'Fall! fall! Why don't you fall?'
'I sha'n't! Why don't you fall yourself? You're getting the worst of it.'
'Why, that ain't anything. I can't fall; that ain't the way it is in the book. The book says, 'Then with one back- handed stroke he slew poor Guy of Guisborne.' You're to turn around and let me hit you in the back.'
There was no getting around the authorities, so Joe turned, received the whack and fell.
'Now,' said Joe, getting up, 'you got to let me kill YOU. That's fair.'
'Why, I can't do that, it ain't in the book.'
'Well, it's blamed mean—that's all.'
'Well, say, Joe, you can be Friar Tuck or Much the miller's son, and lam me with a quarter-staff; or I'll be the Sheriff of Nottingham and you be Robin Hood a little while and kill me.'
This was satisfactory, and so these adventures were carried out.
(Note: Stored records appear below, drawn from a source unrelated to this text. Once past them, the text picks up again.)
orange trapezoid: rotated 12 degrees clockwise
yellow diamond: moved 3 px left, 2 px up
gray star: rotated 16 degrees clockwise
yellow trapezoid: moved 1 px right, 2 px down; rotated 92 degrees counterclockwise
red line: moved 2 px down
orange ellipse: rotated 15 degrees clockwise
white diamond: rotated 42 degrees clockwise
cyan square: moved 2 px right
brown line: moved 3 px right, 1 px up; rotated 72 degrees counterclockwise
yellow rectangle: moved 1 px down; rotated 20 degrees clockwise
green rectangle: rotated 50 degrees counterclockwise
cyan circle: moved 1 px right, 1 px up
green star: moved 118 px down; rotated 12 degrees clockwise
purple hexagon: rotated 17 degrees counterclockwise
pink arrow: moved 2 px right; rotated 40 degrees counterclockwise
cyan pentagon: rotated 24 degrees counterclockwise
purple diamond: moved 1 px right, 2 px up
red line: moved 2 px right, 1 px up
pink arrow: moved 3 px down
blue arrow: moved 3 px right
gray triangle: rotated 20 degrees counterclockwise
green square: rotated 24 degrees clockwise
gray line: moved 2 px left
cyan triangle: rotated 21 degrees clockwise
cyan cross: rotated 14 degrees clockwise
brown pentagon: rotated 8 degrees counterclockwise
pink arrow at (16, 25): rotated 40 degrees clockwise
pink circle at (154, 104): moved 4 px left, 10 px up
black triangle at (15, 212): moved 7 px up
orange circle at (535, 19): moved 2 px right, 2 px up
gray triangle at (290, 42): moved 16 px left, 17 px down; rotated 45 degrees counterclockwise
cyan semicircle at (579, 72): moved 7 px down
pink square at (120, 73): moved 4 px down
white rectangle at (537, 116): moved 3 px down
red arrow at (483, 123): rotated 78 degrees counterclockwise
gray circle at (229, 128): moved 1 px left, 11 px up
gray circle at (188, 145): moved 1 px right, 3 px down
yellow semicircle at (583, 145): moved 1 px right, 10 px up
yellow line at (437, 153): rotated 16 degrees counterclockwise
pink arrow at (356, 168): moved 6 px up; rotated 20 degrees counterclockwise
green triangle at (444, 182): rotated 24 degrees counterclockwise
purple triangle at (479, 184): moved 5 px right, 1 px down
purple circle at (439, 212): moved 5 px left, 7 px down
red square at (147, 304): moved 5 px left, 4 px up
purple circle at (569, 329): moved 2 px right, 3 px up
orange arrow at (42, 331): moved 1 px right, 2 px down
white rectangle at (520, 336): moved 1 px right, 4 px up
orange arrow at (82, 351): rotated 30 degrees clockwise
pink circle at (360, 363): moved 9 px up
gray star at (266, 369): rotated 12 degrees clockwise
Then Tom became Robin Hood again, and was allowed by the treacherous nun to bleed his strength away through his neglected wound. And at last Joe, representing a whole tribe of weeping outlaws, dragged him sadly forth, gave his bow into his feeble hands, and Tom said, 'Where this arrow falls, there bury poor Robin Hood under the greenwood tree.' Then he shot the arrow and fell back and would have died, but he lit on a nettle and sprang up too gaily for a corpse.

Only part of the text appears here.